Grammar schools offer an opportunity for a state funded but academically selective education. They work on the premise that, if a child achieves high enough marks on the 11+ examination, they will be offered a chance at a higher level of secondary education. This includes smaller classes, more attentive teachers and a more focused learning environment, traits usually associated with a private education. In theory, they simply provide an opportunity for children who cannot afford private school to flourish in a nurturing environment. In practice, this is simply not the case. The very notion of selective education is a continuation of social inequality. To direct funding away from state schools is to direct funding away from inclusive education, ultimately widening disparity under the façade of equal opportunity.

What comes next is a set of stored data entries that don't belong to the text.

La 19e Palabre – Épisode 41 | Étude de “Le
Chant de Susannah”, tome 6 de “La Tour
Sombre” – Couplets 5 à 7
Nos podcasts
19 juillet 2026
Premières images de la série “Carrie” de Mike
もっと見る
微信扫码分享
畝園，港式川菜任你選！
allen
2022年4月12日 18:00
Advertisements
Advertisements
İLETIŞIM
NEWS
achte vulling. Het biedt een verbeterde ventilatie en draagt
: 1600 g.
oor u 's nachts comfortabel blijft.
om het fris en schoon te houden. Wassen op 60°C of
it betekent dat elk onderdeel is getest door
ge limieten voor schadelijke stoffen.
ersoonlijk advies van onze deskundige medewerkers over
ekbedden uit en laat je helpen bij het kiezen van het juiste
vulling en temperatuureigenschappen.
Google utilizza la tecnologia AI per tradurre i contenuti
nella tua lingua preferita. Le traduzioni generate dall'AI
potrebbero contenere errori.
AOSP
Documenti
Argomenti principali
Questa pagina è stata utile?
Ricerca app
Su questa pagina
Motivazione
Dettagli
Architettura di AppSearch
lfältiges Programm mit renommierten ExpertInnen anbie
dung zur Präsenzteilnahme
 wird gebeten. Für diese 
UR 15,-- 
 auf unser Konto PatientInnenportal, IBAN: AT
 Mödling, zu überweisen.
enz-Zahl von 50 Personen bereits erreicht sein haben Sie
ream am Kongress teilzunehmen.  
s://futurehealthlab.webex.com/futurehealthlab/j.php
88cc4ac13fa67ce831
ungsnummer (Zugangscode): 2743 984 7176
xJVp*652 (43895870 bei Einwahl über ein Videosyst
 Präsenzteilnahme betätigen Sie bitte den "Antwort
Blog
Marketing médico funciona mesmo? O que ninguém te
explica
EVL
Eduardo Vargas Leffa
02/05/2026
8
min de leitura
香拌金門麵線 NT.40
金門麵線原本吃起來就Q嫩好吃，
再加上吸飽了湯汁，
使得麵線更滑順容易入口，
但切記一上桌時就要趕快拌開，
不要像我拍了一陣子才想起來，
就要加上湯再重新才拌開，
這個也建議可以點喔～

In the 2017 budget proposal, Phillip Hammond announced £320m will be sent on free schools set to have the right to become selective after the government passes legislation. On paper, this appears to offer a way of avoiding the social elitism that allows privately educated children to enjoy disproportionate opportunities following the end of their secondary education. Unfortunately, the truth of this ends on paper; Grammar schools still very much represent the elitist social order that has always been embodied by private schools.
Chances of getting into a grammar school are greatly increased when a child can pay for a tutor or attend a well-funded state primary school. Furthermore, the likelihood of living in a grammar school catchment area is significantly increased in the more affluent areas of the country. Good schools in local areas drives house prices up, meaning a minimum income is required for someone to even have the chance of attending a grammar school. All this results in your chances of a better education being improved simply because your parents have more money than someone else’s.
There are certainly benefits to Grammar schools themselves. Many children thrive in smaller classes where they would have underachieved in a state-school environment, so grammar schools allow children to flourish under conditions that would otherwise be inaccessible to them. But this does not mean state schools should go underfunded. The government should instead be ploughing money into the state education system to ensure that currently understaffed, undersupplied and underfunded schools can provide children the education they deserve, regardless of their intelligence or family income. Whilst grammar schools may help academically gifted children to excel, this should not be prioritised to such an extent that it leaves everyone else to vie for attention from poorly paid teachers in oversized classes, thus destroying any possibility of escaping the cyclical nature of elitism and bridging the inequality gap.
Ultimately, this government is spending to maintain the current social order. Though the debate on the pros and cons of grammar schools continues, there is no justification for prioritising them over the development of a better education system that is accessible to all.